Task brief:
Print only the closing part of the entries. It starts at the line containing "Copyright © 2001-2026 The PHP Group" and includes the final line, exactly as written.

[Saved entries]
|---|
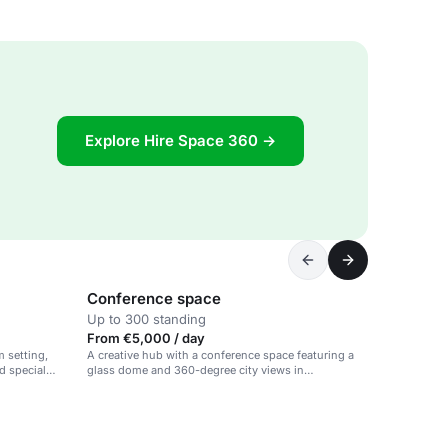
Explore Hire Space 360 →
Conference space
Up to 300 standing
From €5,000 / day
m setting,
A creative hub with a conference space featuring a
nd special
glass dome and 360-degree city views in
Amsterdam.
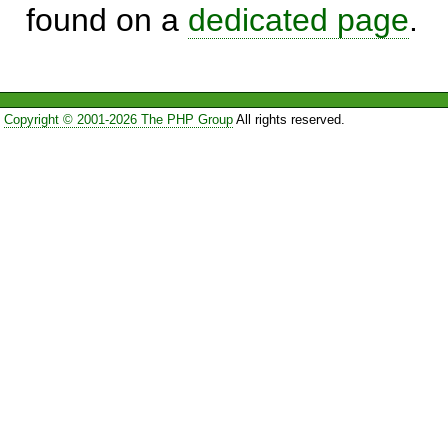
found on a
dedicated page
.
Copyright © 2001-2026 The PHP Group
All rights reserved.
|---|
Finished exercise:
Copyright © 2001-2026 The PHP Group
All rights reserved.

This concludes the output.